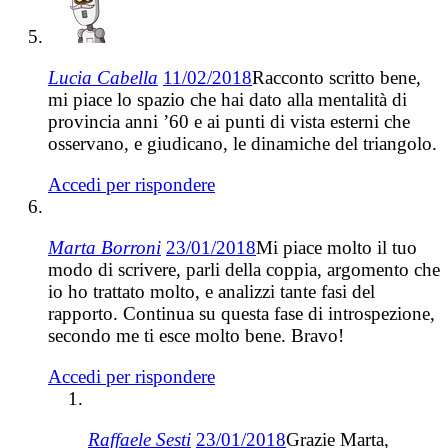
Lucia Cabella
11/02/2018
Racconto scritto bene,
mi piace lo spazio che hai dato alla mentalità di
provincia anni ’60 e ai punti di vista esterni che
osservano, e giudicano, le dinamiche del triangolo.
Accedi per rispondere
Marta Borroni
23/01/2018
Mi piace molto il tuo
modo di scrivere, parli della coppia, argomento che
io ho trattato molto, e analizzi tante fasi del
rapporto. Continua su questa fase di introspezione,
secondo me ti esce molto bene. Bravo!
Accedi per rispondere
Raffaele Sesti
23/01/2018
Grazie Marta,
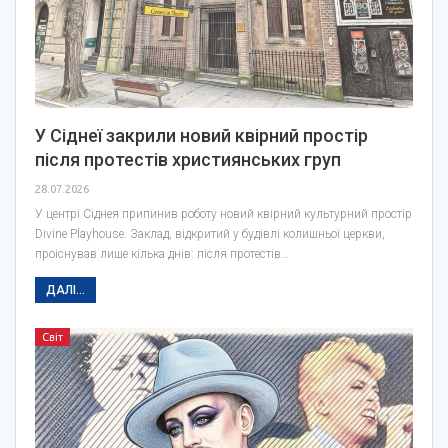
У Сіднеї закрили новий квірний простір
після протестів християнських груп
28.07.2026
У центрі Сіднея припинив роботу новий квірний культурний простір
Divine Playhouse. Заклад, відкритий у будівлі колишньої церкви,
проіснував лише кілька днів: після протестів…
ДАЛІ...
Світ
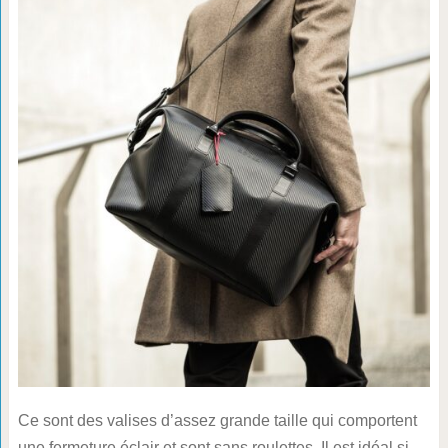
Ce sont des valises d’assez grande taille qui comportent
une fermeture éclair et sont sans roulettes. Il est idéal si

▬▬▬▬▬▬▬▬▬▬

#### Task brief
Your answer should contain all the material above, written out exactly, and none of the pictures.

#### Exercise answer
Lucia Cabella
11/02/2018
Racconto scritto bene,
mi piace lo spazio che hai dato alla mentalità di
provincia anni ’60 e ai punti di vista esterni che
osservano, e giudicano, le dinamiche del triangolo.
Accedi per rispondere
Marta Borroni
23/01/2018
Mi piace molto il tuo
modo di scrivere, parli della coppia, argomento che
io ho trattato molto, e analizzi tante fasi del
rapporto. Continua su questa fase di introspezione,
secondo me ti esce molto bene. Bravo!
Accedi per rispondere
Raffaele Sesti
23/01/2018
Grazie Marta,
У Сіднеї закрили новий квірний простір
після протестів християнських груп
28.07.2026
У центрі Сіднея припинив роботу новий квірний культурний простір
Divine Playhouse. Заклад, відкритий у будівлі колишньої церкви,
проіснував лише кілька днів: після протестів…
ДАЛІ...
Світ
Ce sont des valises d’assez grande taille qui comportent
une fermeture éclair et sont sans roulettes. Il est idéal si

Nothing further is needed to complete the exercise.